Akka Streams: How to group a list of files in a source by size?

So I currently have an akka stream to read a list of files, and a sink to concatenate them, and that works just fine:
val files = List("a.txt", "b.txt", "c.txt") // and so on;
val source = Source(files).flatMapConcat(f => FileIO.fromPath(Paths.get(f)))
val sink = Sink.fold[ByteString, ByteString](ByteString(""))(_ ++ ByteString("\n" ++ _) // Concatenate
source.toMat(sink)(Keep.right).run().flatMap(concatByteStr => writeByteStrToFile(concatByteStr, "an-output-file.txt"))
While this is fine for a simple case, the files are rather large (on the order of GBs, and can't fit in the memory of the machine I'm running this application on. So I'd like to chunk it after the byte string has reached a certain size. An option is doing it with Source.grouped(N), but files vary greatly in size (from 1 KB to 2 GB), so there's no guarantee on normalizing the size of the file.

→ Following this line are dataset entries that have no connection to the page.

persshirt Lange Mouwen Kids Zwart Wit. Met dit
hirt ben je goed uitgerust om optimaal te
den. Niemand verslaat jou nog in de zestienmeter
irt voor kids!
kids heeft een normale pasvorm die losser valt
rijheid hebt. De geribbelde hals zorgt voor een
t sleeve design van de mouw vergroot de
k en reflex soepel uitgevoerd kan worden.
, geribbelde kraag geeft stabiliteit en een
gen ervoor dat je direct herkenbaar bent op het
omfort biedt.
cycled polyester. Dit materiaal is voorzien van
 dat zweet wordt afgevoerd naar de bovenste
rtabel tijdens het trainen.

My question is if there's a way to chunk writing files by the size of the bytestring. The documentation of akka streams are quite overwhelming and I'm having trouble figuring out the library. Any help would be greatly appreciated. Thanks!

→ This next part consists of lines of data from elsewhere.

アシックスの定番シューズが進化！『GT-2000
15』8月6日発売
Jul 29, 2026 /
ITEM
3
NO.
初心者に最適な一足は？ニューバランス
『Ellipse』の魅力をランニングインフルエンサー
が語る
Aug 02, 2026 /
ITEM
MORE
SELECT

The FileIO module from Akka Streams provides you with a streaming IO Sink to write to files, and utility methods to chunk a stream of ByteString. Your example would become something along the lines of
val files = List("a.txt", "b.txt", "c.txt") // and so on;
val source = Source(files).flatMapConcat(f => FileIO.fromPath(Paths.get(f)))
val chunking = Framing.delimiter(ByteString("\n"), maximumFrameLength = 256, allowTruncation = true)
val sink: Sink[ByteString, Future[IOResult]] = FileIO.toPath(Paths.get("an-output-file.txt"))
source.via(chunking).runWith(sink)
Using FileIO.toPath sink avoids storing the whole folded ByteString into memory (hence allowing proper streaming).
More details on this Akka module can be found in the docs.
I think #Stefano Bonetti already offered a great solution. Just wanted to add that, one could also consider building custom GraphStage to address specific chunking need. In essence, create a chunk emitting method like below for the In/Out handlers as described in this Akka Stream link:
private def emitChunk(): Unit = {
if (buffer.isEmpty) {
if (isClosed(in)) completeStage()
else pull(in)
} else {
val (chunk, nextBuffer) = buffer.splitAt(chunkSize)
buffer = nextBuffer
push(out, chunk)
}
}
After a week of tinkering in the Akka Streams libraries, the solution I ended with was a combination of Stefano's answer along with a solution provided here. I read the source of files line by line via the Framing.delimiter function, and then just simply use the LogRotatorSink provided by Alpakka. The meat of the determining log rotation is here:
val fileSizeRotationFunction = () => {
val max = 10 * 1024 * 1024 // 10 MB, but whatever you really want; I had it at our HDFS block size
var size: Long = max
(element: ByteString) =>
{
if (size + element.size > max) {
val path = Files.createTempFile("out-", ".log")
size = element.size
Some(path)
} else {
size += element.size
None
}
}
}
val sizeRotatorSink: Sink[ByteString, Future[Done]] =
LogRotatorSink(fileSizeRotationFunction)
val source = Source(files).flatMapConcat(f => FileIO.fromPath(Paths.get(f)))
val chunking = Framing.delimiter(ByteString("\n"), maximumFrameLength = 256, allowTruncation = true)
source.via(chunking).runWith(sizeRotatorSink)
And that's it. Hope this was helpful to others.